**WHAT NEEDS TO BE DONE**
Using the entries below, copy out all lines where "firmas" is found.

Page-level text extractions:
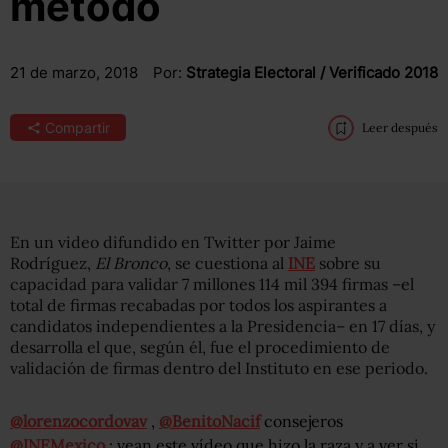
método
21 de marzo, 2018
Por:
Strategia Electoral / Verificado 2018
Compartir
Leer después
En un video difundido en Twitter por Jaime
Rodríguez,
El Bronco
, se cuestiona al
INE
sobre su
capacidad para validar 7 millones 114 mil 394 firmas ­–el
total de firmas recabadas por todos los aspirantes a
candidatos independientes a la Presidencia­– en 17 días, y
desarrolla el que, según él, fue el procedimiento de
validación de firmas dentro del Instituto en ese periodo.
@lorenzocordovav
,
@BenitoNacif
consejeros
@INEMexico
: vean este vídeo que hizo la raza y a ver si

**RESPONSE TO THE EXERCISE**
capacidad para validar 7 millones 114 mil 394 firmas ­–el
total de firmas recabadas por todos los aspirantes a
validación de firmas dentro del Instituto en ese periodo.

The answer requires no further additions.